Killer bee

Nothing ever finishes. In 2019, I wrote about solving the Spelling Bee puzzle in J. This was more of an exercise in tacit programming, as it was algorithmically less than ideal. My actual, performant solution is a server application, formerly written in Go, but now available in Haskell. This refactor hinges upon a brand new algorithm, which I figured was worth discussing in an agnostic manner here.

The problem

There are seven letters: one primary letter and six secondary ones.
The player has to use these letters to make words. A letter can be used more than once.
Every word must be five letters or more.
Every word must contain the primary letter.
A valid word is worth one point. A valid word containing all seven letters is worth three points.

The input

A plaintext file of newline-delimited words, like the one found at /usr/share/dict/words. This list is filtered and used to construct a dictionary of valid puzzle answers.
A seven letter string, such as "putinae", where the first letter "p" represents the primary letter, and the following six "utinae" represent the secondary letters.
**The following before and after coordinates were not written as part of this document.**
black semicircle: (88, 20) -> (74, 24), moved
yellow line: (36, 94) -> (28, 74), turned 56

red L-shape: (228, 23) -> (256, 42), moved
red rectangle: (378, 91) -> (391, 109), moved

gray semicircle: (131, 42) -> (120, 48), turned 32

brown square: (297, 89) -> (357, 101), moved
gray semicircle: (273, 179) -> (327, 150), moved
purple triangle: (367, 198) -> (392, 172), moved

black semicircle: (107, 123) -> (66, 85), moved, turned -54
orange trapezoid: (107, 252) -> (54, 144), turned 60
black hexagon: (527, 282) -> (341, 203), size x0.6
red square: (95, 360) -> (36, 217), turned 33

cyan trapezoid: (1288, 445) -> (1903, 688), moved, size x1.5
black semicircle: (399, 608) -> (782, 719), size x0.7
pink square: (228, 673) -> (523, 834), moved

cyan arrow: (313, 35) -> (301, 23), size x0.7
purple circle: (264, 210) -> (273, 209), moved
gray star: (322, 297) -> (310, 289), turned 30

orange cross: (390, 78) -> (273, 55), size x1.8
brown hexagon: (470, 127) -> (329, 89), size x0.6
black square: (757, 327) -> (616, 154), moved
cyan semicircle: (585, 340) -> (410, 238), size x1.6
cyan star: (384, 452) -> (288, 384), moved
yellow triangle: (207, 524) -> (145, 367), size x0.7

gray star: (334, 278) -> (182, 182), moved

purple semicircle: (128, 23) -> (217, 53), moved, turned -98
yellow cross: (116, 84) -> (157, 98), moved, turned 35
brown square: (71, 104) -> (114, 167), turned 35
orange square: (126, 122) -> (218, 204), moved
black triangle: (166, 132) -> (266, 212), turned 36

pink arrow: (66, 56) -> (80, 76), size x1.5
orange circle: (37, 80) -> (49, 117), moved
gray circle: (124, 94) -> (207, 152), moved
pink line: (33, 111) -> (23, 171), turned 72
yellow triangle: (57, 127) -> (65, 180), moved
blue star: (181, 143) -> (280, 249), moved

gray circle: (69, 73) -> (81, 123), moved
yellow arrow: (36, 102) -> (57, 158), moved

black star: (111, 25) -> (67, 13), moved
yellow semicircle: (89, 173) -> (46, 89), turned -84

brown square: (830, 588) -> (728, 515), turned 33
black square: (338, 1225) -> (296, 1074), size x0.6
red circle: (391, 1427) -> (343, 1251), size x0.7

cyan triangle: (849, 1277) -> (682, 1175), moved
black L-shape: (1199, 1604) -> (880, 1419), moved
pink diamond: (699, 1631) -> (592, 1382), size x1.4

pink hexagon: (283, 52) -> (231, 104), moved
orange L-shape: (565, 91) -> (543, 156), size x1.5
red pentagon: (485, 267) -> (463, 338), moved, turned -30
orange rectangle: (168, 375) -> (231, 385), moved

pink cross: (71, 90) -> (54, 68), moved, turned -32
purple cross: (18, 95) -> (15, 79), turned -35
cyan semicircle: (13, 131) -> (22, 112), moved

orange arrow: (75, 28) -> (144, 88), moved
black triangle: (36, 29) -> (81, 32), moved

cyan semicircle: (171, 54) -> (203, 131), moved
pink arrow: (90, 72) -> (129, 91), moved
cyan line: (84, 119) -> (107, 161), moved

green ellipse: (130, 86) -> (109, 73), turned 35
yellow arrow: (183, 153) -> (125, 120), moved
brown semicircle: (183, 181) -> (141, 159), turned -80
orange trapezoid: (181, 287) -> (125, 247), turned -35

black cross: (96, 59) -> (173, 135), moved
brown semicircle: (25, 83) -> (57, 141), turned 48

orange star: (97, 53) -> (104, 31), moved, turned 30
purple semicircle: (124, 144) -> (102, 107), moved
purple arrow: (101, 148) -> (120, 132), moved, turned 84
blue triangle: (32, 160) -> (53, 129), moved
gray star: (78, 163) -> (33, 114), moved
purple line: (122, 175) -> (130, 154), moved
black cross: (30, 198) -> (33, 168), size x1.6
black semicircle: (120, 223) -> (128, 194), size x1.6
These characters are run against the dictionary to fetch all words that satisfy the problem.

The solution

This is a fun problem because it's not concerned with how many times a letter appears in a word, only the presence or absence of a character. The puzzle string "baeiouc" is satisfied by both "boa" and "baobab,"¹ as each word is represented by the same set

{b,a,o} ⊆ {b,a,e,i,o,u,c}

With this in mind, every word that satisfies "baeiouc" is a set S where

S ⊆ {b,a,e,i,o,u,c} and b ∈ S

Removing the primary letter "b" and tallying 2^{|{a,e,i,o,u,c}|} yields 64 subsets of valid letters for this puzzle, or any puzzle.

The dictionary is a map S → {W₁ … W_n}, where S is a set of letters, |S| ≤ 7, and W_n is any word represented by S.

Querying the dictionary with all 64 subsets of a puzzle string produces all valid words. Among these subsets will be a single set with a cardinality of 7, which contains every three point value.

Dictionary implementation

This solution is pretty good from a computational perspective. Every problem is solved in a precise number of iterations—no searching necessary. The words associated with a given subset can also be a single newline-intercalated string, since they will always be printed together. Lookups to the dictionary are also trivially parallelized, though I doubt it's even worth spinning up threads here. All that's required is an efficient way to key/query the map by subsets of letters.

When dealing with a set |S| ≤ 64, simple Int types should spring to mind. The following pseudocode creates an integer hash from any string using bitwise OR logic.

hash ∷ Text → Hash
hash []    = 0
hash (α:ω) = (hash ω) | (1 << (charToInt α % 64))

In plain English: for every letter in a word, get the integer representation of that character and modulo it by 64 to get the nth bit in an integer. Set that bit with an OR operation. The final integer is hash representing the set of letters for the word.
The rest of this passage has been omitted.